Christian Gutleben


Professeur à l’Université Nice Sophia Antipolis, il effectue sa recherche dans le domaine de la littérature contemporaine et victorienne et occupe actuellement la fonction de directeur de publication de la revue Cycnos. Il travaille en ce moment, en collaboration avec Marie-Luise Kohlke, sur une série de six volumes sur le phénomène de la culture néo-victorienne – qui inclut, bien entendu, le cinéma.

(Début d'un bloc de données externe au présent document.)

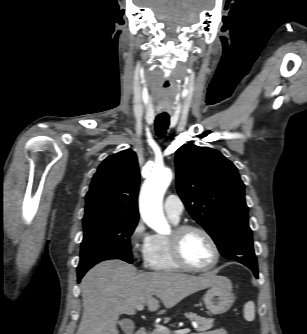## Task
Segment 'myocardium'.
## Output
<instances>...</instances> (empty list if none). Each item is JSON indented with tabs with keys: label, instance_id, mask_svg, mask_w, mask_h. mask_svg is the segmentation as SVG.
<instances>
[{
	"label": "myocardium",
	"instance_id": "f54148a6",
	"mask_svg": "<svg viewBox=\"0 0 307 334\" xmlns=\"http://www.w3.org/2000/svg\"><path fill=\"white\" fill-rule=\"evenodd\" d=\"M196 231L201 234H203L207 240L210 242L213 251H214V259L211 264L205 267H196L191 265L185 258L183 251H182V241L184 236L191 232ZM170 252L172 255V258L176 262V264L184 270L192 271V272H205L213 269L220 260V249L219 246L214 239V237L211 235L209 231H207L205 228L194 225V224H182L176 226L170 236L167 238Z\"/></svg>",
	"mask_w": 307,
	"mask_h": 334
}]
</instances>
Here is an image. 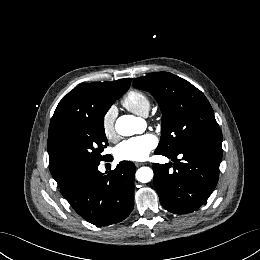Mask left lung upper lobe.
<instances>
[{
  "label": "left lung upper lobe",
  "instance_id": "5c2ea615",
  "mask_svg": "<svg viewBox=\"0 0 260 260\" xmlns=\"http://www.w3.org/2000/svg\"><path fill=\"white\" fill-rule=\"evenodd\" d=\"M138 89L150 92L162 111L161 139L156 151L175 152L195 143L222 142L221 130L204 94L168 72L136 78Z\"/></svg>",
  "mask_w": 260,
  "mask_h": 260
}]
</instances>
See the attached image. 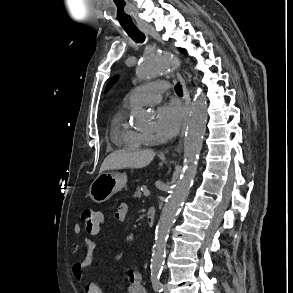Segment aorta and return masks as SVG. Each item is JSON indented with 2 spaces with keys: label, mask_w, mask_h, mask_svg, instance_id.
I'll return each mask as SVG.
<instances>
[{
  "label": "aorta",
  "mask_w": 293,
  "mask_h": 293,
  "mask_svg": "<svg viewBox=\"0 0 293 293\" xmlns=\"http://www.w3.org/2000/svg\"><path fill=\"white\" fill-rule=\"evenodd\" d=\"M176 56L169 51L158 50L142 58L137 76L139 80H150L169 73L177 63ZM139 123L148 122V117L137 114ZM207 106L203 95H195L191 105L190 116L184 138V161L179 179L172 187L171 193L162 210L156 226L155 242L153 245L151 270H161L164 264L166 243L169 232L175 222L182 203L189 195L198 166V158L202 149V139L206 129Z\"/></svg>",
  "instance_id": "1"
}]
</instances>
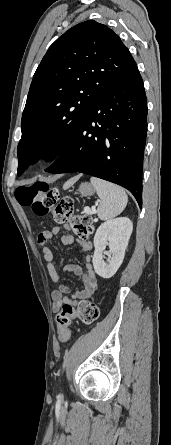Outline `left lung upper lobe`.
I'll list each match as a JSON object with an SVG mask.
<instances>
[{
    "mask_svg": "<svg viewBox=\"0 0 171 445\" xmlns=\"http://www.w3.org/2000/svg\"><path fill=\"white\" fill-rule=\"evenodd\" d=\"M136 67L119 36L96 21L79 23L60 36L29 89L17 148L18 175L40 157L59 156L89 107Z\"/></svg>",
    "mask_w": 171,
    "mask_h": 445,
    "instance_id": "1",
    "label": "left lung upper lobe"
}]
</instances>
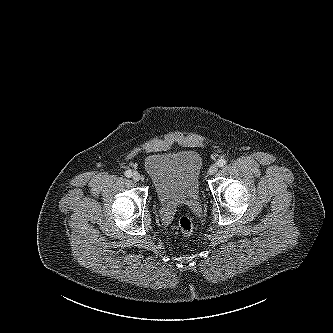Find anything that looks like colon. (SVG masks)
Wrapping results in <instances>:
<instances>
[{
  "label": "colon",
  "mask_w": 333,
  "mask_h": 333,
  "mask_svg": "<svg viewBox=\"0 0 333 333\" xmlns=\"http://www.w3.org/2000/svg\"><path fill=\"white\" fill-rule=\"evenodd\" d=\"M178 228L184 236H189L194 231L193 220L189 216H182L178 221Z\"/></svg>",
  "instance_id": "obj_1"
}]
</instances>
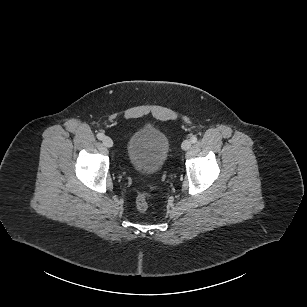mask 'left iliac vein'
I'll use <instances>...</instances> for the list:
<instances>
[{"label": "left iliac vein", "mask_w": 307, "mask_h": 307, "mask_svg": "<svg viewBox=\"0 0 307 307\" xmlns=\"http://www.w3.org/2000/svg\"><path fill=\"white\" fill-rule=\"evenodd\" d=\"M191 145H192L191 140H188V139L184 140L182 143V149L186 151L191 147Z\"/></svg>", "instance_id": "4c4485c4"}]
</instances>
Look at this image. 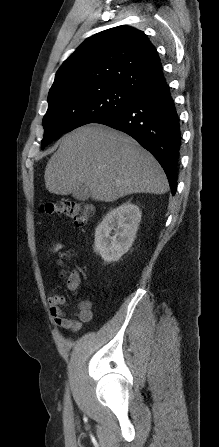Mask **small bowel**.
Listing matches in <instances>:
<instances>
[{
    "label": "small bowel",
    "instance_id": "1",
    "mask_svg": "<svg viewBox=\"0 0 219 447\" xmlns=\"http://www.w3.org/2000/svg\"><path fill=\"white\" fill-rule=\"evenodd\" d=\"M65 249V245L57 242L54 243L47 252V257L51 254L59 253ZM68 289L74 294H77L79 287V277L76 275L67 282ZM65 298L60 294H55L49 297L48 303L50 308L51 316L53 317L55 323L65 329L78 330L82 323L89 322L93 317L92 304L88 299H82L79 302L78 312L76 318H70L62 310L61 306L64 304Z\"/></svg>",
    "mask_w": 219,
    "mask_h": 447
}]
</instances>
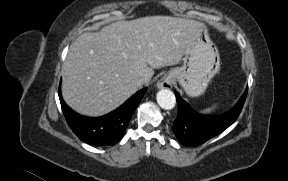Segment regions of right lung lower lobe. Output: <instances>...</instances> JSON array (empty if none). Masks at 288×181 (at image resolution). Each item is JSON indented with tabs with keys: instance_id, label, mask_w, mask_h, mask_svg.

Trois volumes sont déjà parus (Neo-Victorian Tropes of Trauma : The Politics of Bearing After-Witness to Nineteenth-Century Suffering, Rodopi, 2010 ; Neo-Victorian Families : Gender, Sexual and Cultural Politics, Rodopi, 2011 ; Neo-Victorian Gothic : Horror, Violence and Degeneration in the Re-Imangined Nineteenth-Century, Rodopi, 2012), le quatrième volume sur les métropoles néo-victoriennes doit paraître en 2014 et le cinquième volume portera sur les forms d’humour au sein de cette culture néo-victorienne.

Articles de l'auteur


Cycnos | Volume 25 Spécial - 2008

Les leurres de l’altérité : stratégie romanesque et projet idéologique dans Jane Eyre

A la fois par sa logique architextuelle et ses choix narratifs, Jane Eyre s’inscrit dans le cadre d’une autobiographie édifiante sur le plan moral et religieux. Pourtant à l’intérieur de ce cadre conformiste, le personnage éponyme détonne par sa singularité tant elle semble dépourvue des attributs d’une héroïne romanesque. Le lecteur est donc confronté à une opposition entre l’orthodoxie du cadre de la narration et l’hétérodoxie de l’objet de la narration, à un écartèlement entre sujet narrant et sujet narré. C’est cette tension interne que cet article se propose d’analyser pour éclairer les ambiguïtés axiologiques d’un roman qui réussit à condamner l’altérité tout en la valorisant.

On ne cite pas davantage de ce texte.